• **REQUIRED WORK**
Lines from the one with "BUS DE LILLE À BRUXELLES" through the end of the listing below should be set down exactly, with no other line included.

• **PROVIDED INFORMATION**
..........

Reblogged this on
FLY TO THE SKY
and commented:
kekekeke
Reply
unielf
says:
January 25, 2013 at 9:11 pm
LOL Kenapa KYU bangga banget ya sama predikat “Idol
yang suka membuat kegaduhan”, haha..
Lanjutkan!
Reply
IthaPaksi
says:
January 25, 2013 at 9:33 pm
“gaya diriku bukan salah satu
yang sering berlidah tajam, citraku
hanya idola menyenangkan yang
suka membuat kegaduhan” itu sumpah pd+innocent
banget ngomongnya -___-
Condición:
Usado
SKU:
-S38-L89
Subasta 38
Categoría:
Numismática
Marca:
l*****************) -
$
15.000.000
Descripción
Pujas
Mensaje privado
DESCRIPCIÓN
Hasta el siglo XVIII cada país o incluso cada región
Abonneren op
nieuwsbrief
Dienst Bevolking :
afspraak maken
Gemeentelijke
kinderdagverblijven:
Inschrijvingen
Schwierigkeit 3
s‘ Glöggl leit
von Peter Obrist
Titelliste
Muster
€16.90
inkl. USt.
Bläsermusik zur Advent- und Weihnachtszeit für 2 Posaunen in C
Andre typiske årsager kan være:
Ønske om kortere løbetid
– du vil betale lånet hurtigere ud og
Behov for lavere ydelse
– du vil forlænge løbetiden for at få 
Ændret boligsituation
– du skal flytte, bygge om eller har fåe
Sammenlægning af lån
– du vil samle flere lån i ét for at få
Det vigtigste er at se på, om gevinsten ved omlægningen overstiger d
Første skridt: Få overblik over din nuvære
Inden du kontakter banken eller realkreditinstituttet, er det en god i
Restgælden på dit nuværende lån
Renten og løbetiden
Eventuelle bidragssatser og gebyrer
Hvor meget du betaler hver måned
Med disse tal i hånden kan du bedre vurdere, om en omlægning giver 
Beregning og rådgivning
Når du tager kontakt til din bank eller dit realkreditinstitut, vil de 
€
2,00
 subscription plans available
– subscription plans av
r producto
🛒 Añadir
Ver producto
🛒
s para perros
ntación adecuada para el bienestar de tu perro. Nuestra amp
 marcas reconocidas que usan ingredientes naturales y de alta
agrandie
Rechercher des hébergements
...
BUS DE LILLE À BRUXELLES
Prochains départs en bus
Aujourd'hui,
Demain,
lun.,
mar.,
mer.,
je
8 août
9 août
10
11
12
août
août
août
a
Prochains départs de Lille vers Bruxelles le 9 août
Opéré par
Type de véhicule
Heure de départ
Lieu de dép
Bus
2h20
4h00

..........

• **ANSWER BOX**
BUS DE LILLE À BRUXELLES
Prochains départs en bus
Aujourd'hui,
Demain,
lun.,
mar.,
mer.,
je
8 août
9 août
10
11
12
août
août
août
a
Prochains départs de Lille vers Bruxelles le 9 août
Opéré par
Type de véhicule
Heure de départ
Lieu de dép
Bus
2h20
4h00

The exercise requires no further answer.